● PROVIDED RECORDS

►

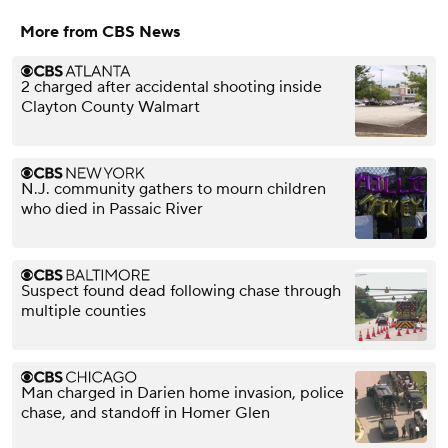
More from CBS News
2 charged after accidental shooting inside
Clayton County Walmart
N.J. community gathers to mourn children
who died in Passaic River
Suspect found dead following chase through
multiple counties
Man charged in Darien home invasion, police
chase, and standoff in Homer Glen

◄

● TASK INSTRUCTIONS
Write the "multiple counties" line and all later lines exactly. Stop at the end of the data.

● OUTPUT OF THE TASK
multiple counties
Man charged in Darien home invasion, police
chase, and standoff in Homer Glen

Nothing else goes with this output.